**The problem:**
Given these entries, repeat exactly the lines starting with the one that has "kıyafet detayları" and going on through the one that has "verso una società più equa e pi", both included, but none of the pictures.

-------

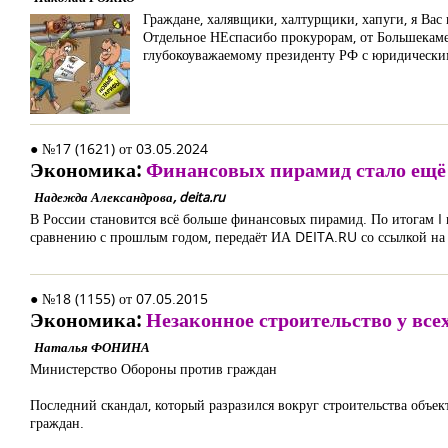
Граждане, халявщики, халтурщики, хапуги, я Ва
Отдельное НЕспасибо прокурорам, от Большекаменс
глубокоуважаемому президенту РФ с юридически
● №17 (1621) от 03.05.2024
Экономика:
Финансовых пирамид стало ещё 
Надежда Александрова, deita.ru
В России становится всё больше финансовых пирамид. По итогам I 
сравнению с прошлым годом, передаёт ИА DEITA.RU со ссылкой на
● №18 (1155) от 07.05.2015
Экономика:
Незаконное строительство у все
Наталья ФОНИНА
Министерство Обороны против граждан
Последний скандал, который разразился вокруг строительства объе
граждан.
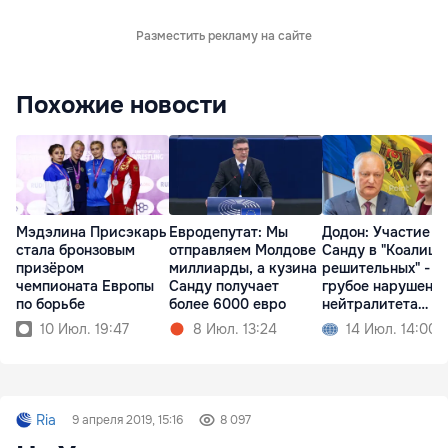
Разместить рекламу на сайте
Похожие новости
Мэдэлина Присэкарь
Евродепутат: Мы
Додон: Участие
стала бронзовым
отправляем Молдове
Санду в "Коалици
призёром
миллиарды, а кузина
решительных" -
чемпионата Европы
Санду получает
грубое нарушени
по борьбе
более 6000 евро
нейтралитета
Молдовы
10 Июл. 19:47
8 Июл. 13:24
14 Июл. 14:00
Ria
9 апреля 2019, 15:16
8 097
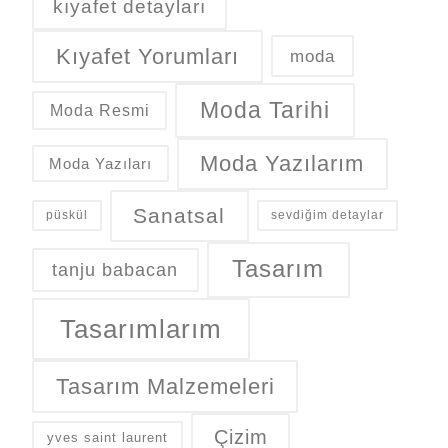
kıyafet detayları
Kıyafet Yorumları
moda
Moda Tarihi
Moda Resmi
Moda Yazılarım
Moda Yazıları
Sanatsal
püskül
sevdiğim detaylar
Tasarım
tanju babacan
Tasarımlarım
Tasarım Malzemeleri
Çizim
yves saint laurent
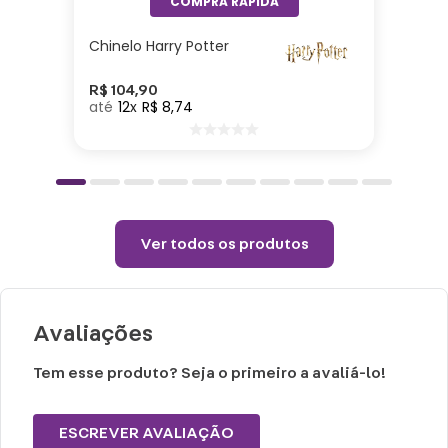
Chinelo Harry Potter
R$
104
,
90
12
R$
8
,
74
Ver todos os produtos
Avaliações
Tem esse produto? Seja o primeiro a avaliá-lo!
ESCREVER AVALIAÇÃO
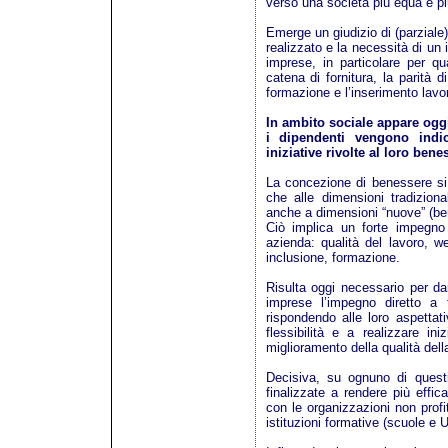
verso una società più equa e pi
Emerge un giudizio di (parziale
realizzato e la necessità di un
imprese, in particolare per qua
catena di fornitura, la parità d
formazione e l’inserimento lavor
In ambito sociale appare oggi
i dipendenti vengono indi
iniziative rivolte al loro bene
La concezione di benessere si 
che alle dimensioni tradizion
anche a dimensioni “nuove” (ben
Ciò implica un forte impegno 
azienda: qualità del lavoro, we
inclusione, formazione.
Risulta oggi necessario per dar
imprese l’impegno diretto a f
rispondendo alle loro aspettat
flessibilità e a realizzare iniz
miglioramento della qualità dell
Decisiva, su ognuno di questi 
finalizzate a rendere più effic
con le organizzazioni non prof
istituzioni formative (scuole e U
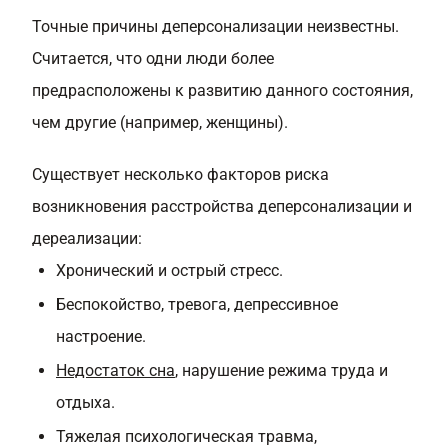
Точные причины деперсонализации неизвестны.
Считается, что одни люди более
предрасположены к развитию данного состояния,
чем другие (например, женщины).
Существует несколько факторов риска
возникновения расстройства деперсонализации и
дереализации:
Хронический и острый стресс.
Беспокойство, тревога, депрессивное
настроение.
Недостаток сна
, нарушение режима труда и
отдыха.
Тяжелая психологическая травма,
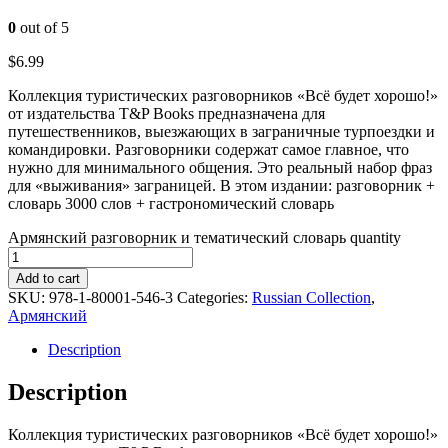
0
out of 5
$
6.99
Коллекция туристических разговорников «Всё будет хорошо!»
от издательства T&P Books предназначена для
путешественников, выезжающих в заграничные турпоездки и
командировки. Разговорники содержат самое главное, что
нужно для минимального общения. Это реальный набор фраз
для «выживания» заграницей. В этом издании: разговорник +
словарь 3000 слов + гастрономический словарь
Армянский разговорник и тематический словарь quantity
Add to cart
SKU:
978-1-80001-546-3
Categories:
Russian Collection
,
Армянский
Description
Description
Коллекция туристических разговорников «Всё будет хорошо!»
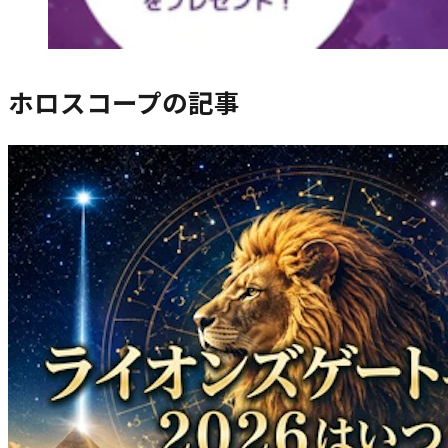
ホロスコープ
の記事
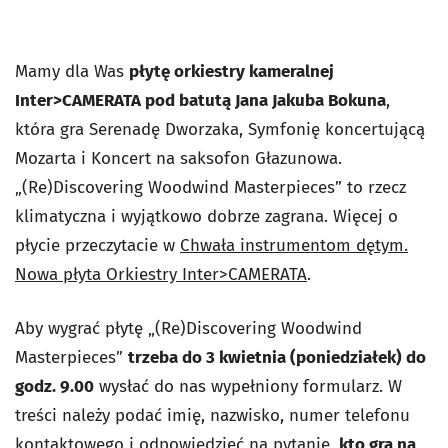
Mamy dla Was
płytę orkiestry kameralnej
Inter>CAMERATA pod batutą Jana Jakuba Bokuna
,
która gra Serenadę Dworzaka, Symfonię koncertującą
Mozarta i Koncert na saksofon Głazunowa.
„(Re)Discovering Woodwind Masterpieces” to rzecz
klimatyczna i wyjątkowo dobrze zagrana. Więcej o
płycie przeczytacie w
Chwała instrumentom dętym.
Nowa płyta Orkiestry Inter>CAMERATA
.
Aby wygrać płytę „(Re)Discovering Woodwind
Masterpieces”
trzeba do 3 kwietnia (poniedziałek) do
godz. 9.00
wysłać do nas wypełniony formularz. W
treści należy podać imię, nazwisko, numer telefonu
kontaktowego i odpowiedzieć na pytanie,
kto gra na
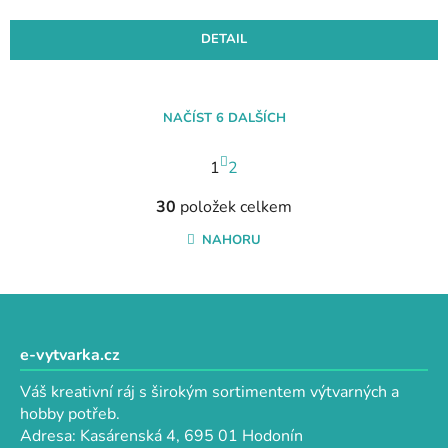
DETAIL
NAČÍST 6 DALŠÍCH
S
1
t
2
r
O
á
30
položek celkem
v
n
l
NAHORU
k
á
o
d
v
a
Z
á
c
n
á
í
í
p
e-vytvarka.cz
p
a
r
Váš kreativní ráj s širokým sortimentem výtvarných a
t
v
hobby potřeb.
k
í
Adresa: Kasárenská 4, 695 01 Hodonín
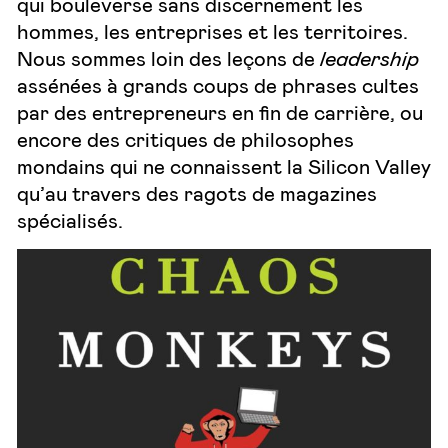
qui bouleverse sans discernement les
hommes, les entreprises et les territoires.
Nous sommes loin des leçons de
leadership
assénées à grands coups de phrases cultes
par des entrepreneurs en fin de carrière, ou
encore des critiques de philosophes
mondains qui ne connaissent la Silicon Valley
qu’au travers des ragots de magazines
spécialisés.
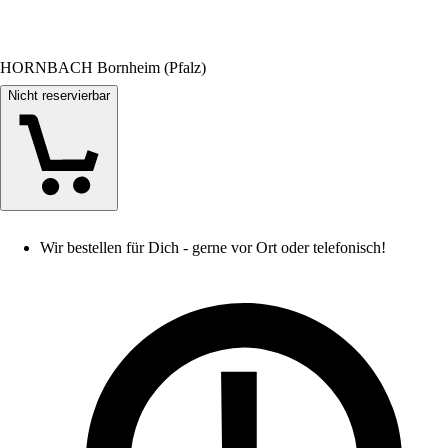
HORNBACH Bornheim (Pfalz)
Nicht reservierbar
Wir bestellen für Dich - gerne vor Ort oder telefonisch!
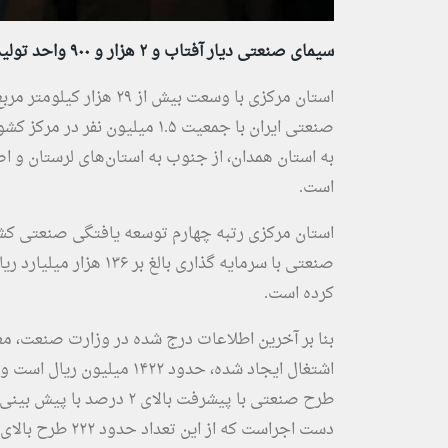
سیمای صنعتی دیار آفتاب و ۲ هزار و ۹۰۰ واحد تولیدی با سرمایه گذاری ۱۳۶ هزار میلیارد ریال
صنعتی ایران با جمعیت ۱.۵ میلیو
به استان همدان، از جنوب به استان‌های لرستان و ا
است.
کرده است.
بنا بر آخرین اطلاعات درج شده در وزارت صنعت، م
دست اجراست که از این تعداد حدود ۲۲۲ طرح بالای ۶۰ درصد پیشرفت فیزیکی دارند.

-------

**Result for this task:**
kıyafet detayları
Kıyafet Yorumları
moda
Moda Tarihi
Moda Resmi
Moda Yazılarım
Moda Yazıları
Sanatsal
püskül
sevdiğim detaylar
Tasarım
tanju babacan
Tasarımlarım
Tasarım Malzemeleri
Çizim
yves saint laurent
Chinelo Harry Potter
R$
104
,
90
12
R$
8
,
74
Ver todos os produtos
Avaliações
Tem esse produto? Seja o primeiro a avaliá-lo!
ESCREVER AVALIAÇÃO
verso una società più equa e pi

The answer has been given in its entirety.